Task instructions -
State the number of lines in these records that include the string "gegen", and say nothing more.

Data -

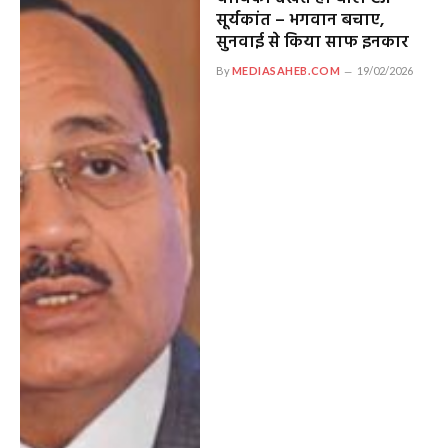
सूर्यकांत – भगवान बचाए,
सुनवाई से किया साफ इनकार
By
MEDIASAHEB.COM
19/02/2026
...
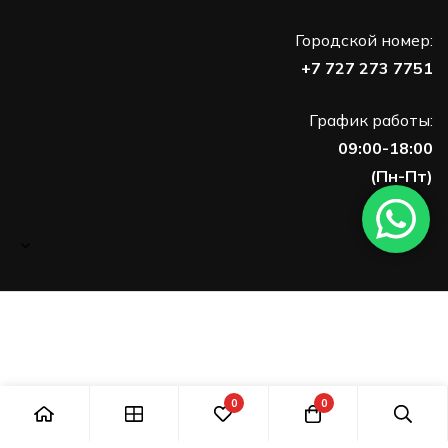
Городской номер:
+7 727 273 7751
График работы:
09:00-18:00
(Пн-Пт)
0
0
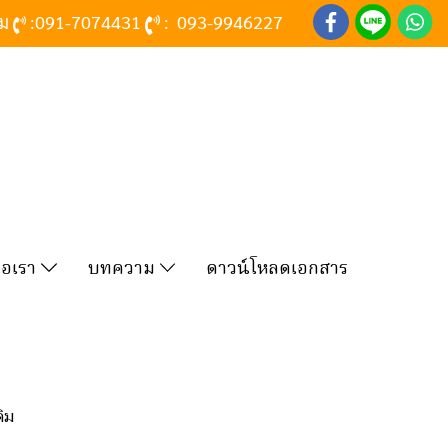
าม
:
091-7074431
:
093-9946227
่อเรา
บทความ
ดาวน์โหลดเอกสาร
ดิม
---
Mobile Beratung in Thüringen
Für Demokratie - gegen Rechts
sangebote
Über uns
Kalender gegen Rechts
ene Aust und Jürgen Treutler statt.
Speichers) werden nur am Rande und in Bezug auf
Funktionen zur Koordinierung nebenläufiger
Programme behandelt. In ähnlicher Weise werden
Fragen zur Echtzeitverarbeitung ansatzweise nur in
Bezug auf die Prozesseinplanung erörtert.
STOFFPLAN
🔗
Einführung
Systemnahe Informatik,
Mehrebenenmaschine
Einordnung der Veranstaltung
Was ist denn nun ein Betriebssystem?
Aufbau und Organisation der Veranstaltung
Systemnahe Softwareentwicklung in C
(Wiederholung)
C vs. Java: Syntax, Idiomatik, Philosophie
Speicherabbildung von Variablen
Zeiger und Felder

Answer box -
2